In July 2024, the International Olympic Committee (IOC) Executive Board named the Italian bid (now referred to as Dolomiti Valtellina) the preferred candidate to host the 2028 Winter Youth Olympics. The bid utilizes clusters of existing venues in Cortina, Val di Fiemme, and Valtellina, with six of the ten competition venues being shared with the 2026 Winter Olympics.

===Interested parties===
==== Europe ====
- BIH Sarajevo, Bosnia and Herzegovina
On September 27, 2023, the Olympic Committee of Bosnia and Herzegovina president Izet Rađo announced that Bosnia and Herzegovina would prepare a bid to host the Youth Olympic Games in the future, though it was not specified whether they were pursuing either the Summer or Winter Youth Olympic Games. Sarajevo previously hosted the 1984 Winter Olympics and the 2019 European Youth Olympic Winter Festival.

- AUT Carinthia, Austria, ITA Friuli-Venezia Giulia, Italy and SVN Slovenia
 On 11 April 2024, Peter Kaiser, the governor of Carinthia, announced that a joined bid of the Austrian state of Carinthia, alongside the Italian region of Friuli-Venezia Giulia and an unknown state in Slovenia, will be prepared. If selected, the Winter Youth Olympics would pose as a test event for an eventual Olympic bid in the future.

- BUL Sofia, Bulgaria
 On 23 April 2024, the Bulgarian Olympic Committee held a meeting with the Bulgarian president, Rumen Radev, and other political leaders and sports industry representatives to discuss the potential for Bulgaria to host the Youth Olympic Games. They proposed that the capital, Sofia and the nearby mountain, Vitosha host. They also acknowledged the need for sports and transport infrastructure in the country to be modernized, as well that efforts from the public would be necessary. Sofia previously expressed interest in hosting the 2012 and 2016 Winter Youth Olympics, but decided against bidding for either.

- UKR Lviv, Ukraine, POL Poland and LAT Sigulda, Latvia
 In November 2019, the mayor of the Ukrainian city of Lviv announced that the city would bid for the 2028 Winter Youth Olympics as well as the 2030 Winter Olympics.

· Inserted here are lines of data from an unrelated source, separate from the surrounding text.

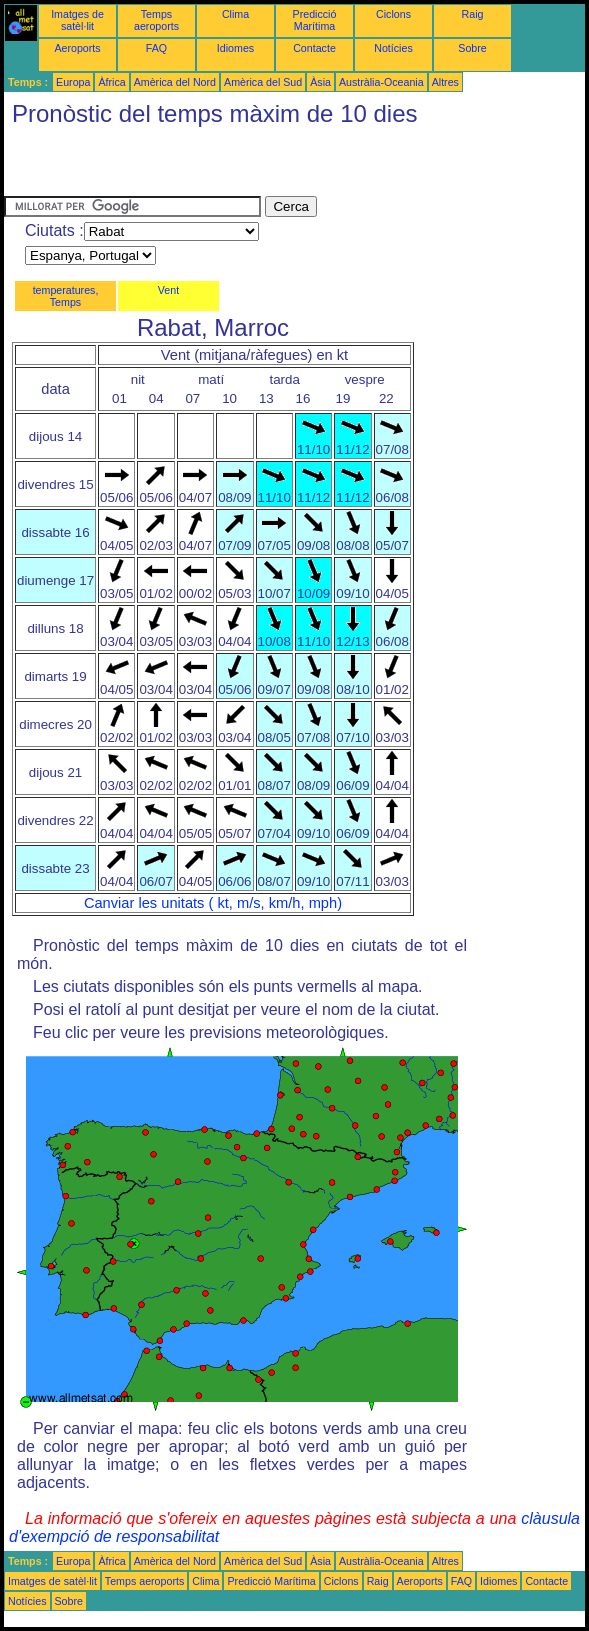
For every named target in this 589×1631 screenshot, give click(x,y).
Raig (473, 14)
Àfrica (111, 82)
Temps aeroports (156, 20)
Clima (235, 14)
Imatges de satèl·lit (77, 20)
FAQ (156, 48)
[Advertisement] (238, 166)
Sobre (472, 48)
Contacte (314, 48)
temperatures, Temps (66, 296)
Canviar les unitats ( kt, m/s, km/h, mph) (213, 903)
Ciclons (393, 14)
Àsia (320, 82)
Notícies (393, 48)
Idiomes (235, 48)
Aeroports (77, 48)
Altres (445, 82)
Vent (168, 290)
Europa (73, 82)
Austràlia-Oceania (381, 82)
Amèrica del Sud (263, 82)
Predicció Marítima (315, 20)
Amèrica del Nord (175, 82)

The nordic and ice sports would be staged in Poland, the bobsleigh and luge competitions in Sigulda, Latvia. After the Russian invasion of Ukraine in February 2022, a bid seems unlikely.

==== North America ====
- USA Lake Placid, United States
On 13 February 2023, Lake Placid Mayor Art Devlin announced that a bid for the 2028 Winter Youth Olympics is up to debate. Lake Placid previously hosted the 1932 and 1980 Winter Olympics, as well as the 2023 Winter World University Games.